[Champagne]の進化、その一里塚としてのライヴ


きょうは[Champagne]Premium V.I.P Partyへ。
最新作『Me No Do Karate.』のリリースを記念しての、川上いわく「別名”ファン感謝祭”」。
それはもう凄まじい盛り上がりだった。

デビュー当時から最新作まで、満遍なくバランスよく並べられたセットリスト。
歴史を辿る一連のストーリーに貫かれた楽曲を年代順に聴いて、あらためてこのバンドがいかに濃縮された期間を過ごし、加速度的に成長してきたか、よくわかった。
とはいえ、初期と今を比べて楽曲の構造がドラスティックに変わっているわけではない。
かつても今も、キレまくりのリフとフックとキメとスピードでリスナーの快楽中枢を的確に撃ち抜く、マシンガンのようなロックンロールだ。
だが、近年の楽曲、特に最新作の楽曲には、情報量とスピード感を超えた大事な要素が埋め込まれている。
それはひと言で言ってしまえばメロディとグルーヴの可能性なのだが、それが単なる洗練ではない、それこそまるで違うバンドになろうとしているかのような実験性を持っているのが肝だ。
なんというか、圧倒的な身体能力で無双状態だったスプリンターが、さらなる快楽を求めて覇権を握る距離を伸ばしていくような。
距離が変われば競技が変わる。

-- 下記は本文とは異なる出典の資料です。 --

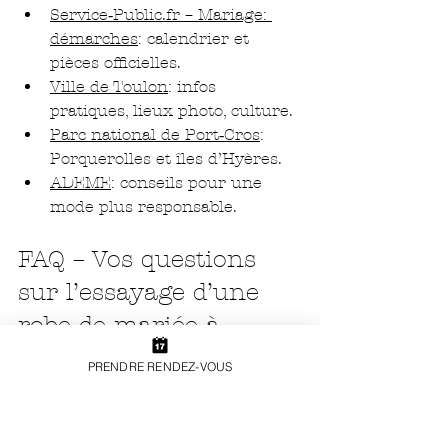
Service‑Public.fr – Mariage: 
démarches
: calendrier et 
pièces officielles.
Ville de Toulon
: infos 
pratiques, lieux photo, culture.
Parc national de Port‑Cros
: 
Porquerolles et îles d’Hyères.
ADEME
: conseils pour une 
mode plus responsable.
FAQ – Vos questions 
sur l’essayage d’une 
robe de mariée à 
Toulon
PRENDRE RENDEZ-VOUS
Combien de temps à 
l’avance faut-il réserver un 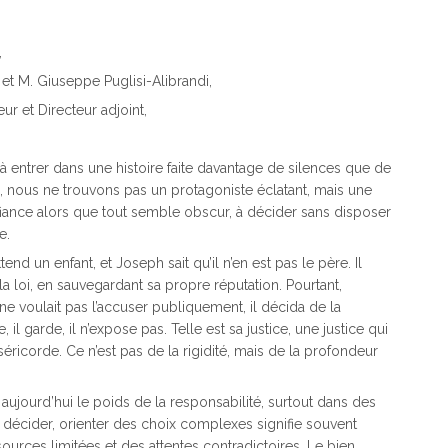
,
t M. Giuseppe Puglisi-Alibrandi,
r et Directeur adjoint,
à entrer dans une histoire faite davantage de silences que de
, nous ne trouvons pas un protagoniste éclatant, mais une
iance alors que tout semble obscur, à décider sans disposer
e.
ttend un enfant, et Joseph sait qu’il n’en est pas le père. Il
a loi, en sauvegardant sa propre réputation. Pourtant,
ne voulait pas l’accuser publiquement, il décida de la
, il garde, il n’expose pas. Telle est sa justice, une justice qui
séricorde. Ce n’est pas de la rigidité, mais de la profondeur
 aujourd’hui le poids de la responsabilité, surtout dans des
décider, orienter des choix complexes signifie souvent
ources limitées et des attentes contradictoires. Le bien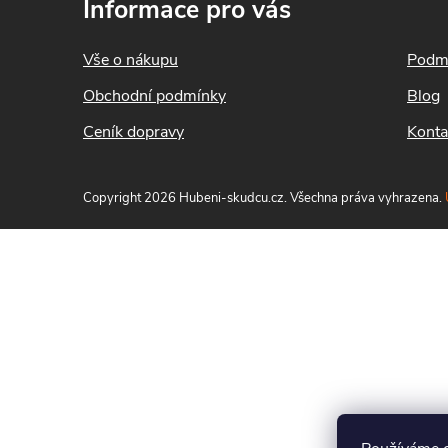
Informace pro vás
p
a
Vše o nákupu
Podmí
t
Obchodní podmínky
Blog
í
Ceník dopravy
Konta
Copyright 2026
Hubeni-skudcu.cz
. Všechna práva vyhrazena.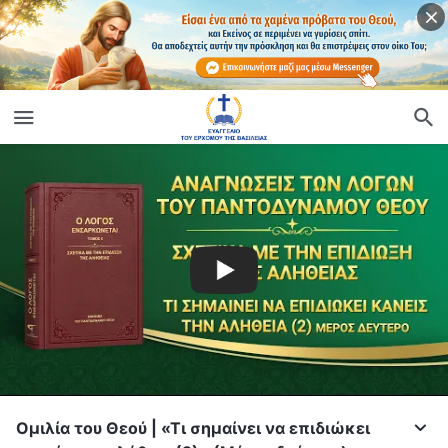
Ομιλία του Θεού | «Τι σημαίνει να επιδιώκει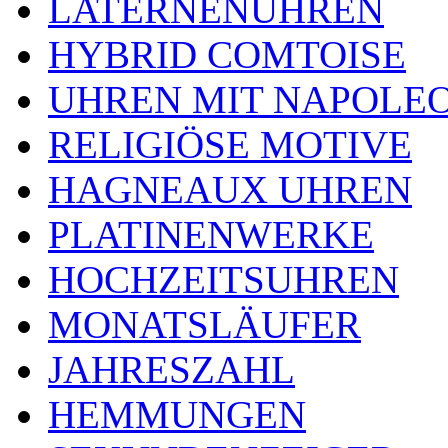
LATERNENUHREN
HYBRID COMTOISE
UHREN MIT NAPOLE
RELIGIÖSE MOTIVE
HAGNEAUX UHREN
PLATINENWERKE
HOCHZEITSUHREN
MONATSLÄUFER
JAHRESZAHL
HEMMUNGEN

違うスキルと才能が必要になる。
[Champagne]はそれをやろうとしている。
そこでの最大のキーマンは、磯部とサトヤスのリズム隊ふたりだと思う。
うまくいえなくて申し訳ないが、最新作『Me No Do Karate.』に刻まれている実験性の一端が見えたような、そんなライヴだった。

ここから夏フェスを行脚し、いよいよロングスパンのツアーに突入する[Champagne]。